Dataset entries

#####

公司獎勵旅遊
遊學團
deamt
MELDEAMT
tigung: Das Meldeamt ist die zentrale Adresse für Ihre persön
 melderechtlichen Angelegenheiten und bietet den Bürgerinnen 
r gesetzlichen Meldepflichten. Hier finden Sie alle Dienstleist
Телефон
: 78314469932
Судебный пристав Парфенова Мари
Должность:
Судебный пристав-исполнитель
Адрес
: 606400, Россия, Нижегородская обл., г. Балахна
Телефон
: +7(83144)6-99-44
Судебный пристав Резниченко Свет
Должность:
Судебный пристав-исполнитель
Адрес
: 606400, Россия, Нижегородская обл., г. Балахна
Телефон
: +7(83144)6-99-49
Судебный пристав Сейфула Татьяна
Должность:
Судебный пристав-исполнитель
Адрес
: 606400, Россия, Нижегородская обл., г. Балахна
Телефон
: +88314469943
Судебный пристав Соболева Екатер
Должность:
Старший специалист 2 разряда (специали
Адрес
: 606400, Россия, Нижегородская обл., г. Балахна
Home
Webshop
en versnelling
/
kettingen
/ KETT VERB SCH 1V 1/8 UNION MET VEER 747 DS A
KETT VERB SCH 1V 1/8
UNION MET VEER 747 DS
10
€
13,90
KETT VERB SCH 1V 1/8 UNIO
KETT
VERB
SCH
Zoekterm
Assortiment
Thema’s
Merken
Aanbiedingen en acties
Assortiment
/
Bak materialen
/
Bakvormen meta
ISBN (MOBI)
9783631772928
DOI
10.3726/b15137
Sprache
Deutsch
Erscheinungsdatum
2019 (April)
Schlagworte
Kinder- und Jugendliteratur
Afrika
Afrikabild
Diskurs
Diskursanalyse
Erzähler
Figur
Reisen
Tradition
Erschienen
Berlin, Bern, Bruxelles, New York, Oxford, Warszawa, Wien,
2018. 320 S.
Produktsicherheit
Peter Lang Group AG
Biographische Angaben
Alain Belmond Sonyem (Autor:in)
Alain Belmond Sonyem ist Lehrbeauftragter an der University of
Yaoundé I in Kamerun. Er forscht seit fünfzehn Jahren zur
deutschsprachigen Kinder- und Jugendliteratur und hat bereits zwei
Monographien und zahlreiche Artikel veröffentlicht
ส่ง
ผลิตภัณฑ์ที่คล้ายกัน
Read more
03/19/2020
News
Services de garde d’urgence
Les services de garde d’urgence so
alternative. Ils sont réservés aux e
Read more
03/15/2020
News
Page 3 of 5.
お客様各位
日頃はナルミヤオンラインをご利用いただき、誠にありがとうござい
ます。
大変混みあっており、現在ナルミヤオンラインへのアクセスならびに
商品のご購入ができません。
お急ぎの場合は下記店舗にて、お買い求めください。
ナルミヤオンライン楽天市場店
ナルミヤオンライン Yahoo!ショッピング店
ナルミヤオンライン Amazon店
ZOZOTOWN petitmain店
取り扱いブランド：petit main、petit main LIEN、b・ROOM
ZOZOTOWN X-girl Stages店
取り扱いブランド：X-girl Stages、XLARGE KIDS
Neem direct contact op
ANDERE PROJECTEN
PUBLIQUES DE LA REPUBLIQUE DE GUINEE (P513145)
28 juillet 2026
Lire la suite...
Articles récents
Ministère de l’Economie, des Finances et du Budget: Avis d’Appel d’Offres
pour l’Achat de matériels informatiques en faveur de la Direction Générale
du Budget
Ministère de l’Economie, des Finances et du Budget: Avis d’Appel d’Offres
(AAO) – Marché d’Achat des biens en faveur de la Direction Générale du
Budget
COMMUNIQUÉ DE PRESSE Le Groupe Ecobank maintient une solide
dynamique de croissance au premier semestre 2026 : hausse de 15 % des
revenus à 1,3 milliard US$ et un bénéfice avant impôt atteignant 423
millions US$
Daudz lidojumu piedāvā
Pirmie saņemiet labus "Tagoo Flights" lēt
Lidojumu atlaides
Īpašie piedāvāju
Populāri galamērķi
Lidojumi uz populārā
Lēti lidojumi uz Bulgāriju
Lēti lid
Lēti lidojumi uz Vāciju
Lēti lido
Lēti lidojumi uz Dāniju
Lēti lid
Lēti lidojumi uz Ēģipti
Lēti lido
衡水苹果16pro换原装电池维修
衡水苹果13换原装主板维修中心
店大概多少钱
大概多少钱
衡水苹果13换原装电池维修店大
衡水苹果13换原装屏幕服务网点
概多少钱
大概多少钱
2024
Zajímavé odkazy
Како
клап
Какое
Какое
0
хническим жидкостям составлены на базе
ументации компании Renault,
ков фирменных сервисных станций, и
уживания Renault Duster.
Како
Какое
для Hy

#####

EXERCISE DIRECTIONS: The response must hold only the lines above from the line with "Biographische Angaben" through the line with "ナルミヤオンライン Yahoo!ショッピング店", each copied exactly, both ends kept.

RESPONSE FOR THIS EXERCISE:
Biographische Angaben
Alain Belmond Sonyem (Autor:in)
Alain Belmond Sonyem ist Lehrbeauftragter an der University of
Yaoundé I in Kamerun. Er forscht seit fünfzehn Jahren zur
deutschsprachigen Kinder- und Jugendliteratur und hat bereits zwei
Monographien und zahlreiche Artikel veröffentlicht
ส่ง
ผลิตภัณฑ์ที่คล้ายกัน
Read more
03/19/2020
News
Services de garde d’urgence
Les services de garde d’urgence so
alternative. Ils sont réservés aux e
Read more
03/15/2020
News
Page 3 of 5.
お客様各位
日頃はナルミヤオンラインをご利用いただき、誠にありがとうござい
ます。
大変混みあっており、現在ナルミヤオンラインへのアクセスならびに
商品のご購入ができません。
お急ぎの場合は下記店舗にて、お買い求めください。
ナルミヤオンライン楽天市場店
ナルミヤオンライン Yahoo!ショッピング店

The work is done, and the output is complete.